CORRECTED : The name ‘Canada’ for most of us conjure up the image of a lovely place, with uncharted treks, beautiful white mountains and greenery all around. But what we see in the Hollywood flicks about the untouched Canadian scenery is just for the picture postcard that should be sent home. The reality is shocking instead.
Ontario Power Generation, New Brunswick Power and Hydro-Quebec, are 3 power companies that happen to operate about 2 nuclear power plants each. They are all nuclear reactors. The Nuclear Waste Management Organization (NWMO) has released a draft recommendation that allows these nuclear reactors to rebuild that would in effect double the radioactive waste they produce.
Canada already has a huge amount of radioactive waste that it needs to be take care of. They in the past have been carting it off to registered US dump sites, which is an expensive and dangerous option. In 2002, NWMO decided to handle the nuclear waste through three different management regimes, one burying the waste in the natural fissure deep down in the Earth on the Canadian Shield, second storage at the nuclear site and third disposal at a central storage area. Even NWMO realizes that all three have their separate management problems. But they still want to go ahead with all of them in a phased manner that would last for the next 300 years and would make them spend around $24 billion in the process and still basically bury it in one of the states that would always be a potential hazard as has been proved by now innumerable times. The exact location of the dumping ground is still questionable, as none of the states want it. The dumping site would anyways take around 60 years to complete, making it another disaster to happen.
The environmental commission for North America formed for the US, Canada and Mexico in its report has said that the Canadian facilities spew out about 1/3rd more harmful air pollutants than their neighboring US facilities. Canada, unlike the US promises to implement the suggestions of the Kyoto agreement on climate change.
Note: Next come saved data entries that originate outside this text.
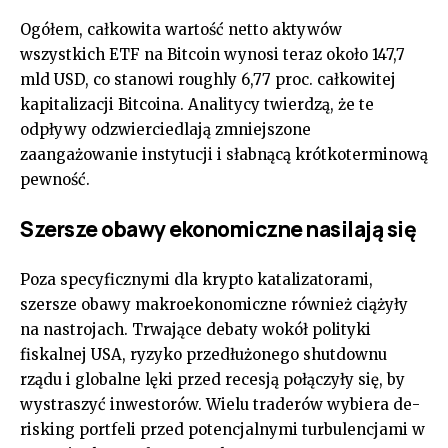
Ogółem, całkowita wartość netto aktywów
wszystkich ETF na Bitcoin wynosi teraz około 147,7
mld USD, co stanowi roughly 6,77 proc. całkowitej
kapitalizacji Bitcoina. Analitycy twierdzą, że te
odpływy odzwierciedlają zmniejszone
zaangażowanie instytucji i słabnącą krótkoterminową
pewność.
Szersze obawy ekonomiczne nasilają się
Poza specyficznymi dla krypto katalizatorami,
szersze obawy makroekonomiczne również ciążyły
na nastrojach. Trwające debaty wokół polityki
fiskalnej USA, ryzyko przedłużonego shutdownu
rządu i globalne lęki przed recesją połączyły się, by
wystraszyć inwestorów. Wielu traderów wybiera de-
risking portfeli przed potencjalnymi turbulencjami w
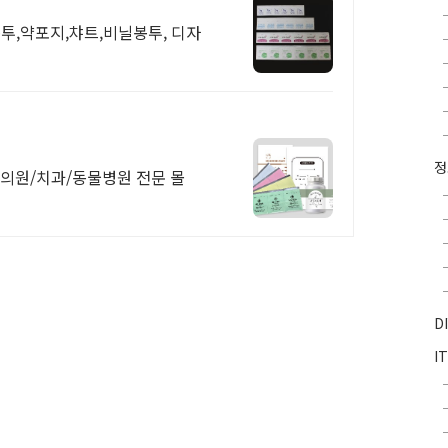
투,약포지,챠트,비닐봉투, 디자
 한의원/치과/동물병원 전문 몰
D
I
But its home grown environmental problems will not take care of themselves.
According to environmentalists these wastes would remain in the environment for the next one million years. They argue that instead of refurbishing the old reactors, Canada should be phasing out the reactors and opt for greener options like wind farms or tidal waves or volcanoes, especially when the reactors are to be phased out in 2020 according to an agreement on a nuclear waste strategy. Dr. Gordon Edwards from the Canadian Coalition for Nuclear Responsibility says, “The first priority should be the phase-out of nuclear power not the phase-in of a radioactive waste dump”.